◆ Work required
Filter the entries for the word "trong". Copy each line that has it.

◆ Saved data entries
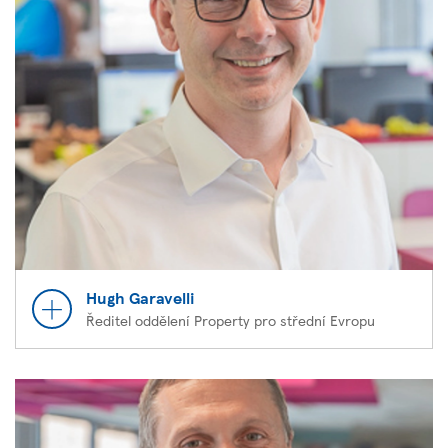
Hugh Garavelli
Ředitel oddělení Property pro střední Evropu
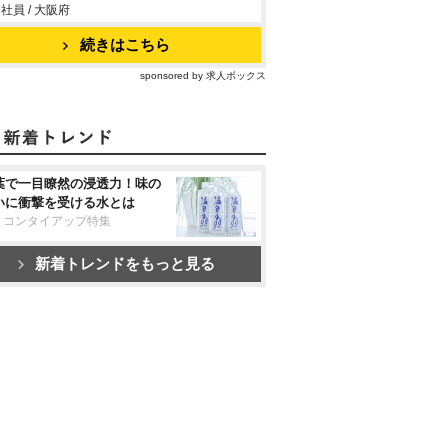
社員 / 大阪府
続きはこちら
sponsored by 求人ボックス
葉で一目瞭然の浸透力！味の
いに衝撃を受ける水とは
リコンタイアップ特集
新着トレンドをもっと見る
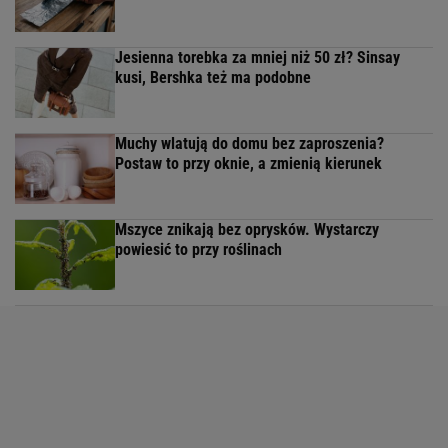
Jesienna torebka za mniej niż 50 zł? Sinsay
kusi, Bershka też ma podobne
Muchy wlatują do domu bez zaproszenia?
Postaw to przy oknie, a zmienią kierunek
Mszyce znikają bez oprysków. Wystarczy
powiesić to przy roślinach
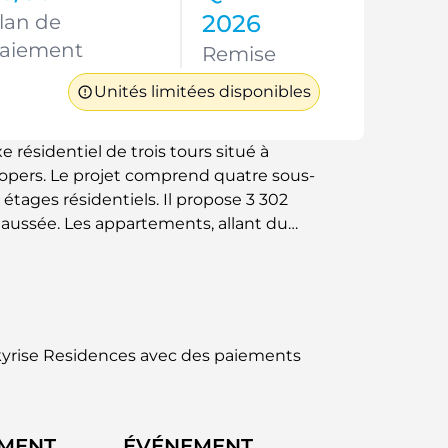
2026
lan de
aiement
Remise
Unités limitées disponibles
résidentiel de trois tours situé à
opers. Le projet comprend quatre sous-
étages résidentiels. Il propose 3 302
ussée. Les appartements, allant du
 991 pieds carrés (environ 39 à 185 m²) et
xa et d'électroménager Siemens. Ce
liards de dirhams émiratis (AED). Sa
est idéalement situé à proximité des
ans l'un des quartiers les plus
kyrise Residences avec des paiements
EMENT
ÉVÉNEMENT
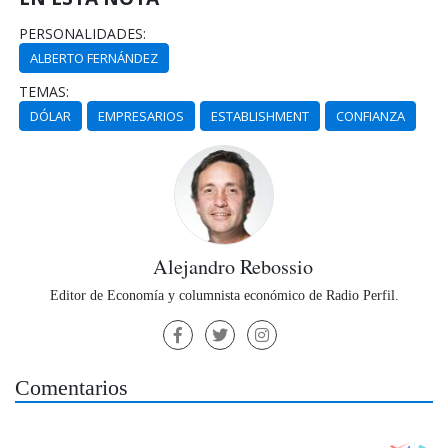
PERSONALIDADES:
ALBERTO FERNÁNDEZ
TEMAS:
DÓLAR
EMPRESARIOS
ESTABLISHMENT
CONFIANZA
Alejandro Rebossio
Editor de Economía y columnista económico de Radio Perfil.
Comentarios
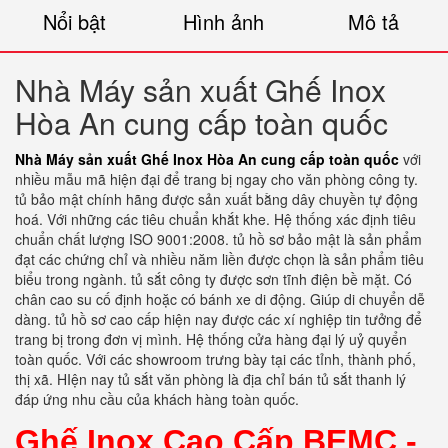
Nổi bật
Hình ảnh
Mô tả
Nhà Máy sản xuất Ghế Inox
Hòa An cung cấp toàn quốc
Nhà Máy sản xuất Ghế Inox Hòa An cung cấp toàn quốc
với
nhiều mẫu mã hiện đại để trang bị ngay cho văn phòng công ty.
tủ bảo mật chính hãng được sản xuất bằng dây chuyền tự động
hoá. Với những các tiêu chuẩn khắt khe. Hệ thống xác định tiêu
chuẩn chất lượng ISO 9001:2008. tủ hồ sơ bảo mật là sản phẩm
đạt các chứng chỉ và nhiều năm liền được chọn là sản phẩm tiêu
biểu trong ngành. tủ sắt công ty được sơn tĩnh điện bề mặt. Có
chân cao su cố định hoặc có bánh xe di động. Giúp di chuyển dễ
dàng. tủ hồ sơ cao cấp hiện nay được các xí nghiệp tin tưởng để
trang bị trong đơn vị mình. Hệ thống cửa hàng đại lý uỷ quyển
toàn quốc. Với các showroom trưng bày tại các tỉnh, thành phố,
thị xã. HIện nay tủ sắt văn phòng là địa chỉ bán tủ sắt thanh lý
đáp ứng nhu cầu của khách hàng toàn quốc.
Ghế Inox Cao Cấp BEMC -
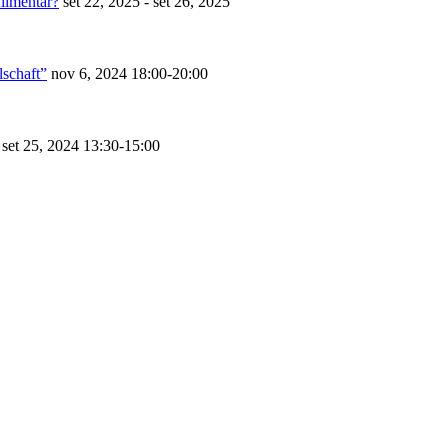
limentar?
set 22, 2025 - set 26, 2025
lschaft”
nov 6, 2024
18:00-20:00
set 25, 2024
13:30-15:00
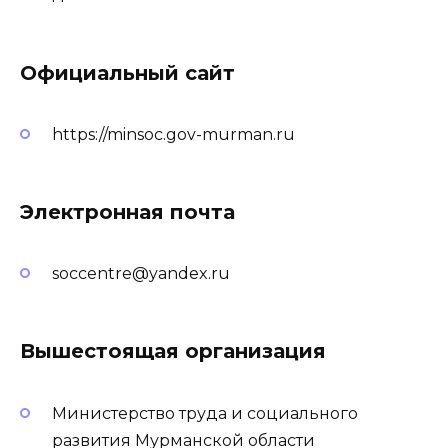
Официальный сайт
https://minsoc.gov-murman.ru
Электронная почта
soccentre@yandex.ru
Вышестоящая организация
Министерство труда и социального
развития Мурманской области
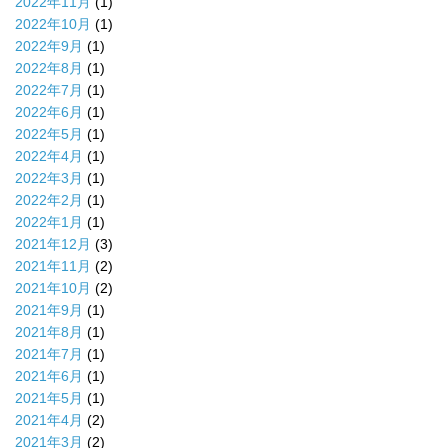
2022年11月
(1)
2022年10月
(1)
2022年9月
(1)
2022年8月
(1)
2022年7月
(1)
2022年6月
(1)
2022年5月
(1)
2022年4月
(1)
2022年3月
(1)
2022年2月
(1)
2022年1月
(1)
2021年12月
(3)
2021年11月
(2)
2021年10月
(2)
2021年9月
(1)
2021年8月
(1)
2021年7月
(1)
2021年6月
(1)
2021年5月
(1)
2021年4月
(2)
2021年3月
(2)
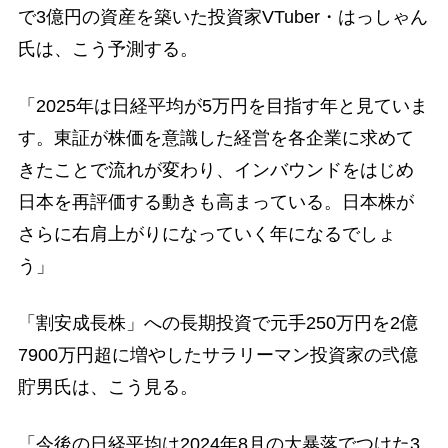
で3億円の資産を築いた投資家VTuber・はっしゃん
氏は、こう予測する。
「2025年は日経平均が5万円を目指す年と見ていま
す。東証が株価を意識した経営を各企業に求めて
きたことで流れが変わり、インバウンドをはじめ
日本を再評価する動きも高まっている。日本株が
さらに右肩上がりになっていく年になるでしょ
う」
「割安成長株」への長期投資で元手250万円を2億
7900万円超に増やしたサラリーマン投資家の弐億
貯男氏は、こう見る。
「今後の日経平均は2024年8月の大暴落でつけた3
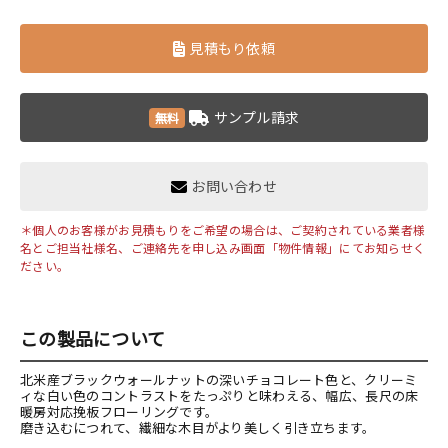
見積もり依頼
サンプル請求
無料
お問い合わせ
＊個人のお客様がお見積もりをご希望の場合は、ご契約されている業者様
名とご担当社様名、ご連絡先を申し込み画面「物件情報」にてお知らせく
ださい。
この製品について
北米産ブラックウォールナットの深いチョコレート色と、クリーミ
ィな白い色のコントラストをたっぷりと味わえる、幅広、長尺の床
暖房対応挽板フローリングです。
磨き込むにつれて、繊細な木目がより美しく引き立ちます。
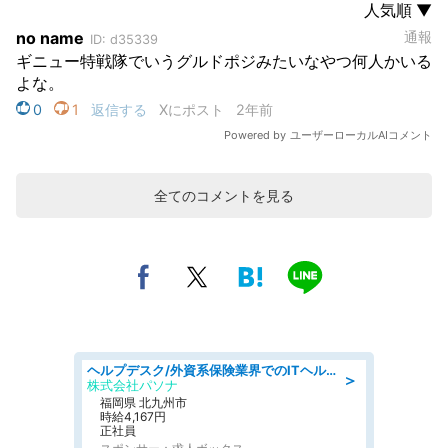
全てのコメントを見る
ヘルプデスク/外資系保険業界でのITヘルプデスク業務/駅近/即日勤務可/ヘルプデスク
＞
株式会社パソナ
福岡県 北九州市
時給4,167円
正社員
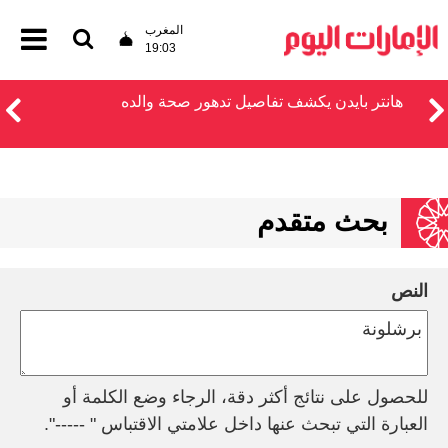
المغرب
19:03
هانتر بايدن يكشف تفاصيل تدهور صحة والده
بحث متقدم
النص
للحصول على نتائج أكثر دقة، الرجاء وضع الكلمة أو
العبارة التي تبحث عنها داخل علامتي الاقتباس " -----".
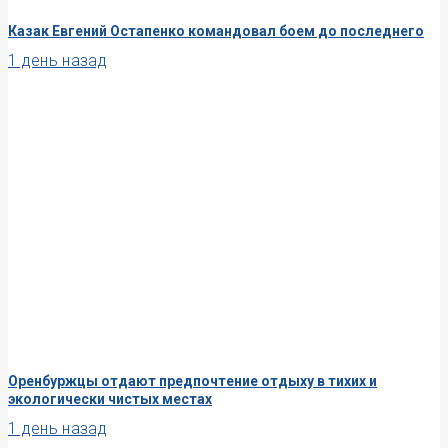
Казак Евгений Остапенко командовал боем до последнего
1 день назад
Оренбуржцы отдают предпочтение отдыху в тихих и
экологически чистых местах
1 день назад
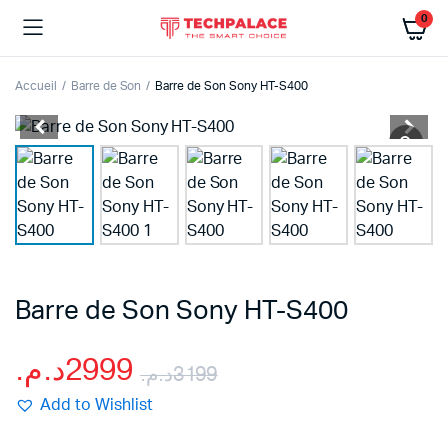
0
Accueil
Barre de Son
Barre de Son Sony HT-S400
Barre de Son Sony HT-S400
د.م.
2999
د.م.
3199
Le
Le
Add to Wishlist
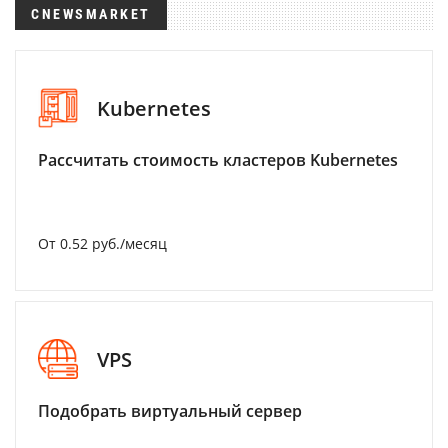
CNEWSMARKET
Kubernetes
Рассчитать стоимость кластеров Kubernetes
От 0.52 руб./месяц
VPS
Подобрать виртуальный сервер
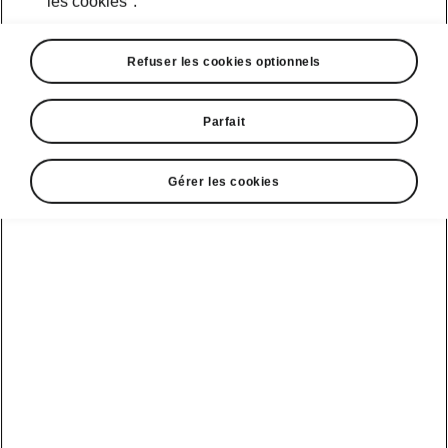
les cookies".
Refuser les cookies optionnels
Parfait
Gérer les cookies
Détails «Simply Clever»
Porte-ticket fixé au montant
A
Les objets les plus petits sont toujours les plus
simples à perdre. Les tickets de parking, par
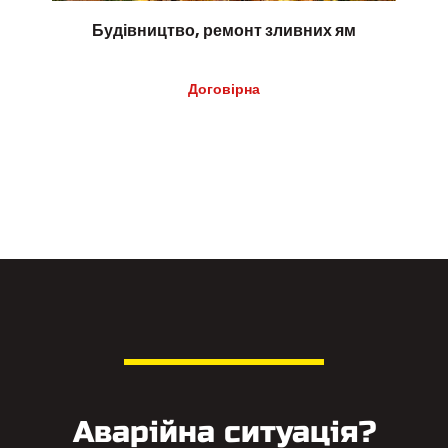
Будівництво, ремонт зливних ям
Договірна
Аварійна ситуація?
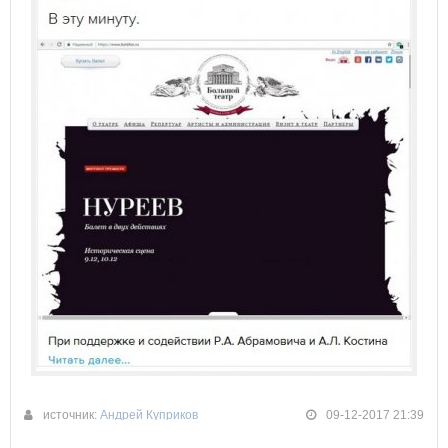
источник:
Андрей Куприков
09-12-2017 21:39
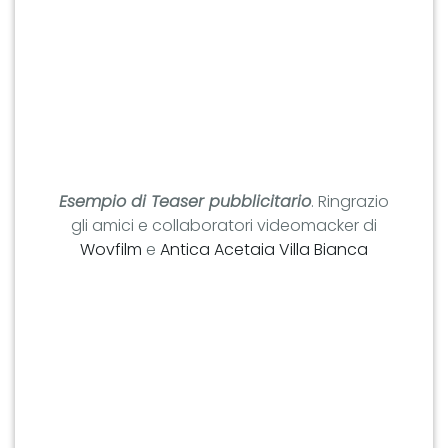
Esempio di Teaser pubblicitario
. Ringrazio
gli amici e collaboratori videomacker di
Wovfilm
e
Antica Acetaia Villa Bianca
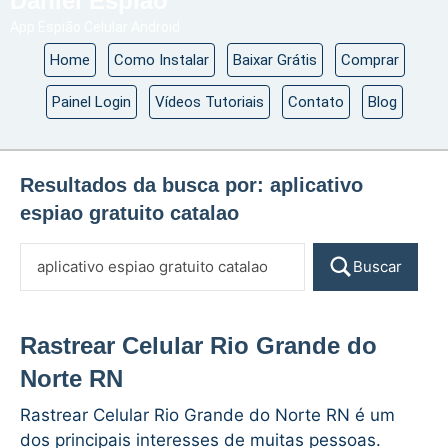
Daniel Espião
App Espião Celular Android
Home
Como Instalar
Baixar Grátis
Comprar
Painel Login
Vídeos Tutoriais
Contato
Blog
Resultados da busca por:
aplicativo
espiao gratuito catalao
Buscar
Rastrear Celular Rio Grande do
Norte RN
Rastrear Celular Rio Grande do Norte RN é um
dos principais interesses de muitas pessoas.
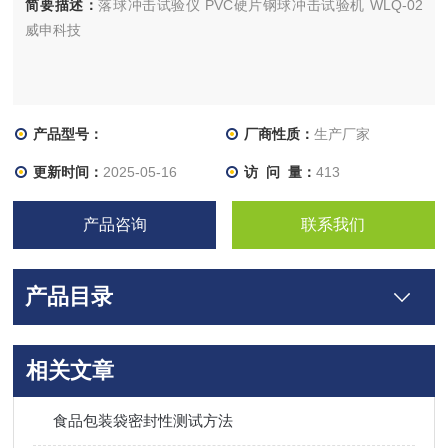
简要描述：
落球冲击试验仪 PVC硬片钢球冲击试验机 WLQ-02
威申科技
产品型号：
厂商性质：
生产厂家
更新时间：
2025-05-16
访 问 量：
413
产品咨询
联系我们
产品目录
相关文章
食品包装袋密封性测试方法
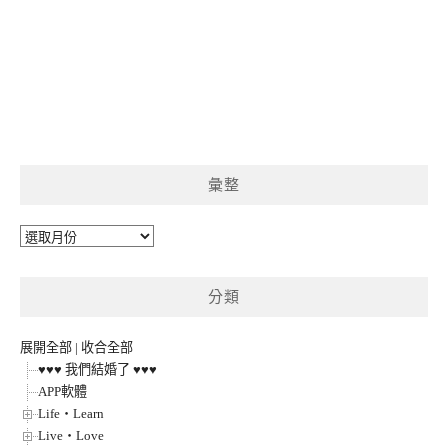
彙整
彙
整
分類
展開全部
|
收合全部
♥♥♥ 我們結婚了 ♥♥♥
APP軟體
Life‧Learn
Live‧Love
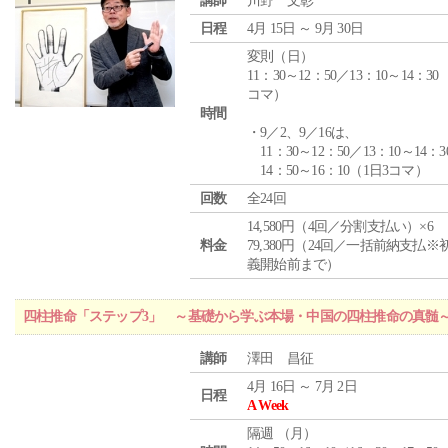
講師
川野 文彰
日程
4月 15日 ～ 9月 30日
変則（日）
11：30～12：50／13：10～14：30
コマ）
時間
・9／2、9／16は、
11：30～12：50／13：10～14：3
14：50～16：10（1日3コマ）
回数
全24回
14,580円（4回／分割支払い）×6
料金
79,380円（24回／一括前納支払※
義開始前まで）
四柱推命「ステップ3」 ～基礎から学ぶ本場・中国の四柱推命の真髄
講師
澤田 昌征
4月 16日 ～ 7月 2日
日程
A Week
隔週 （
月
）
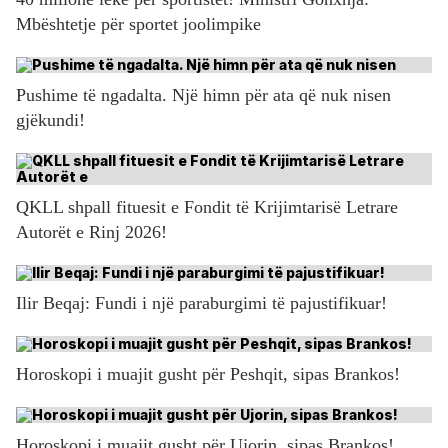
Mbështetje për sportet joolimpike
Pushime të ngadalta. Një himn për ata që nuk nisen
gjëkundi!
QKLL shpall fituesit e Fondit të Krijimtarisë Letrare
Autorët e Rinj 2026!
Ilir Beqaj: Fundi i një paraburgimi të pajustifikuar!
Horoskopi i muajit gusht për Peshqit, sipas Brankos!
Horoskopi i muajit gusht për Ujorin, sipas Brankos!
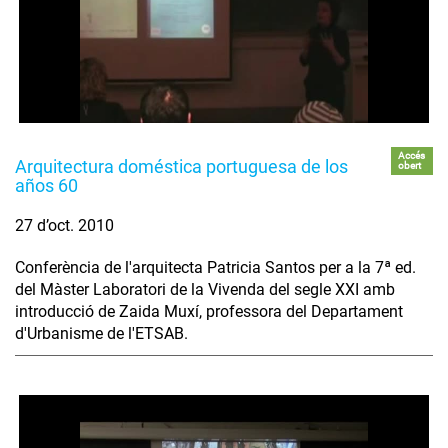
Accés
Arquitectura doméstica portuguesa de los
obert
años 60
27 d’oct. 2010
Conferència de l'arquitecta Patricia Santos per a la 7ª ed.
del Màster Laboratori de la Vivenda del segle XXI amb
introducció de Zaida Muxí, professora del Departament
d'Urbanisme de l'ETSAB.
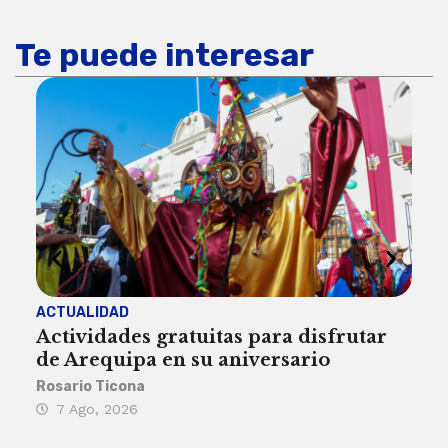
Te puede interesar
ACTUALIDAD
INST
Actividades gratuitas para disfrutar
Per
de Arequipa en su aniversario
no 
Rosario Ticona
Reda
7 Ago, 2026
7 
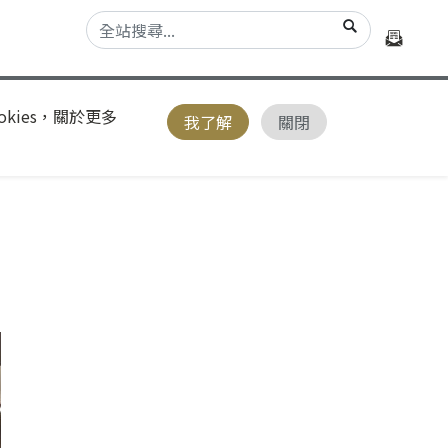
kies，關於更多
我了解
關閉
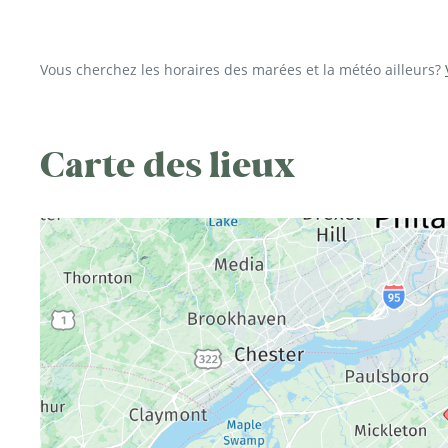
Vous cherchez les horaires des marées et la météo ailleurs?
Carte des lieux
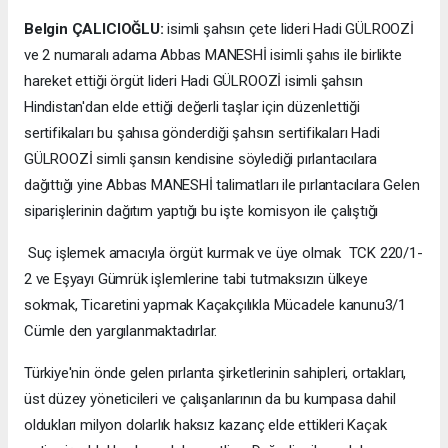
Belgin ÇALICIOĞLU:
isimli şahsın çete lideri Hadi GÜLROOZİ
ve 2 numaralı adama Abbas MANESHİ isimli şahıs ile birlikte
hareket ettiği örgüt lideri Hadi GÜLROOZİ isimli şahsın
Hindistan'dan elde ettiği değerli taşlar için düzenlettiği
sertifikaları bu şahısa gönderdiği şahsın sertifikaları Hadi
GÜLROOZİ simli şansın kendisine söylediği pırlantacılara
dağıttığı yine Abbas MANESHİ talimatları ile pırlantacılara Gelen
siparişlerinin dağıtım yaptığı bu işte komisyon ile çalıştığı
Suç işlemek amacıyla örgüt kurmak ve üye olmak TCK 220/1-
2 ve Eşyayı Gümrük işlemlerine tabi tutmaksızın ülkeye
sokmak, Ticaretini yapmak Kaçakçılıkla Mücadele kanunu3/1
Cümle den yargılanmaktadırlar.
Türkiye'nin önde gelen pırlanta şirketlerinin sahipleri, ortakları,
üst düzey yöneticileri ve çalışanlarının da bu kumpasa dahil
oldukları milyon dolarlık haksız kazanç elde ettikleri Kaçak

◆ Result for this task
biểu trong ngành. tủ sắt công ty được sơn tĩnh điện bề mặt. Có
trang bị trong đơn vị mình. Hệ thống cửa hàng đại lý uỷ quyển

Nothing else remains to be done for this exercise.